=== SUPPLIED RECORDS ===
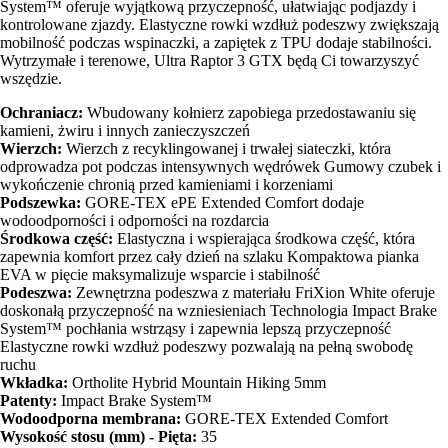
System™ oferuje wyjątkową przyczepność, ułatwiając podjazdy i
kontrolowane zjazdy. Elastyczne rowki wzdłuż podeszwy zwiększają
mobilność podczas wspinaczki, a zapiętek z TPU dodaje stabilności.
Wytrzymałe i terenowe, Ultra Raptor 3 GTX będą Ci towarzyszyć
wszędzie.
Ochraniacz:
Wbudowany kołnierz zapobiega przedostawaniu się
kamieni, żwiru i innych zanieczyszczeń
Wierzch:
Wierzch z recyklingowanej i trwałej siateczki, która
odprowadza pot podczas intensywnych wędrówek Gumowy czubek i
wykończenie chronią przed kamieniami i korzeniami
Podszewka:
GORE-TEX ePE Extended Comfort dodaje
wodoodporności i odporności na rozdarcia
Środkowa część:
Elastyczna i wspierająca środkowa część, która
zapewnia komfort przez cały dzień na szlaku Kompaktowa pianka
EVA w pięcie maksymalizuje wsparcie i stabilność
Podeszwa:
Zewnętrzna podeszwa z materiału FriXion White oferuje
doskonałą przyczepność na wzniesieniach Technologia Impact Brake
System™ pochłania wstrząsy i zapewnia lepszą przyczepność
Elastyczne rowki wzdłuż podeszwy pozwalają na pełną swobodę
ruchu
Wkładka:
Ortholite Hybrid Mountain Hiking 5mm
Patenty:
Impact Brake System™
Wodoodporna membrana:
GORE-TEX Extended Comfort
Wysokość stosu (mm) - Pięta:
35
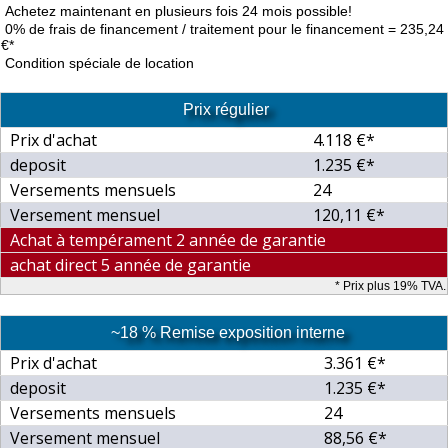
Achetez maintenant en plusieurs fois 24 mois possible!
0% de frais de financement / traitement pour le financement = 235,24
€*
Condition spéciale de location
Prix régulier
Prix d'achat
4.118 €*
deposit
1.235 €*
Versements mensuels
24
Versement mensuel
120,11 €*
Achat à tempérament 2 année de garantie
achat direct 5 année de garantie
* Prix plus 19% TVA.
~18 % Remise exposition interne
Prix d'achat
3.361 €*
deposit
1.235 €*
Versements mensuels
24
Versement mensuel
88,56 €*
===
- THE PROBLEM
Output a faithful copy of the data, with each picture left out.

- RESPONSE BELOW
System™ oferuje wyjątkową przyczepność, ułatwiając podjazdy i
kontrolowane zjazdy. Elastyczne rowki wzdłuż podeszwy zwiększają
mobilność podczas wspinaczki, a zapiętek z TPU dodaje stabilności.
Wytrzymałe i terenowe, Ultra Raptor 3 GTX będą Ci towarzyszyć
wszędzie.
Ochraniacz:
Wbudowany kołnierz zapobiega przedostawaniu się
kamieni, żwiru i innych zanieczyszczeń
Wierzch:
Wierzch z recyklingowanej i trwałej siateczki, która
odprowadza pot podczas intensywnych wędrówek Gumowy czubek i
wykończenie chronią przed kamieniami i korzeniami
Podszewka:
GORE-TEX ePE Extended Comfort dodaje
wodoodporności i odporności na rozdarcia
Środkowa część:
Elastyczna i wspierająca środkowa część, która
zapewnia komfort przez cały dzień na szlaku Kompaktowa pianka
EVA w pięcie maksymalizuje wsparcie i stabilność
Podeszwa:
Zewnętrzna podeszwa z materiału FriXion White oferuje
doskonałą przyczepność na wzniesieniach Technologia Impact Brake
System™ pochłania wstrząsy i zapewnia lepszą przyczepność
Elastyczne rowki wzdłuż podeszwy pozwalają na pełną swobodę
ruchu
Wkładka:
Ortholite Hybrid Mountain Hiking 5mm
Patenty:
Impact Brake System™
Wodoodporna membrana:
GORE-TEX Extended Comfort
Wysokość stosu (mm) - Pięta:
35
Achetez maintenant en plusieurs fois 24 mois possible!
0% de frais de financement / traitement pour le financement = 235,24
€*
Condition spéciale de location
Prix régulier
Prix d'achat
4.118 €*
deposit
1.235 €*
Versements mensuels
24
Versement mensuel
120,11 €*
Achat à tempérament 2 année de garantie
achat direct 5 année de garantie
* Prix plus 19% TVA.
~18 % Remise exposition interne
Prix d'achat
3.361 €*
deposit
1.235 €*
Versements mensuels
24
Versement mensuel
88,56 €*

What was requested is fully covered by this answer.